Range 10^-13 - 10^-16 M
Organism Generic
Reference Park M et al., Orientation and density control of proteins on solid matters by outer membrane coating: Analytical and diagnostic applications. J Pharm Biomed Anal. 2017 Jul 31. pii: S0731-7085(17)31544-3. doi: 10.1016/j.jpba.2017.07.043 p.3 left column top paragraphPubMed ID28797956
Primary Source [45] Green NM. Avidin. Adv Protein Chem. 1975 29: 85-133.PubMed ID237414
Comments P.3 left column top paragraph: "Avidin and streptavidin are two additional affinity proteins, commonly used in biomedical applications.
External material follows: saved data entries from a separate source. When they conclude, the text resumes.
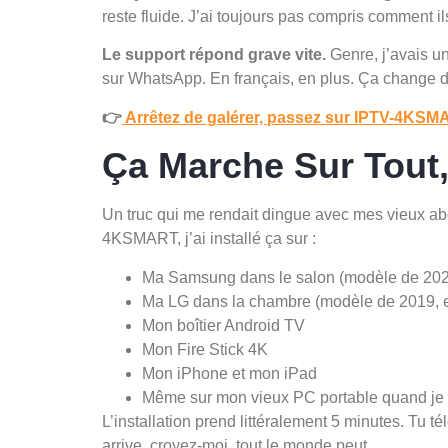
reste fluide. J’ai toujours pas compris comment il
Le support répond grave vite.
Genre, j’avais u
sur WhatsApp. En français, en plus. Ça change d
👉
Arrêtez de galérer, passez sur IPTV-4KSM
Ça Marche Sur Tout,
Un truc qui me rendait dingue avec mes vieux a
4KSMART, j’ai installé ça sur :
Ma Samsung dans le salon (modèle de 20
Ma LG dans la chambre (modèle de 2019, ell
Mon boîtier Android TV
Mon Fire Stick 4K
Mon iPhone et mon iPad
Même sur mon vieux PC portable quand je v
L’installation prend littéralement 5 minutes. Tu té
arrive, croyez-moi, tout le monde peut.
Avidin is a 66–69-kDa tetrameric protein found in the egg white of birds, reptiles, and amphibians [refs 44, 46, primary source]. Streptavidin is found in Streptomyces avidinii, and both avidin and streptavidin show affinity for biotin, also known as vitamin B7 or vitamin H [ref 44, primary source]. Streptavidin is a tetrameric protein with eight antiparallel β-strands and each subunit contains a biotin-binding site [refs 47,48]. Based on thise structural consideration, a monomeric streptavidin was developed with similar binding affinity to biotin [refs 49,50]. The dissociation constant of the streptavidin and biotin interaction is 10^13–10^16 M and shows the highest affinity among naturally occurring non-covalent bonds [primary source]. This interaction is mediated not only by hydrogen bonds, but also included a substantial portion of hydrophobic interactions [ref 48]. This strong binding is pseudo-irreversible as well as durable in the presence of organic solvents, detergents, pH, and high temperature. To exploit the strong bonding between biotin-streptavidin, various biotinylation strategies were developed [refs 51–54]."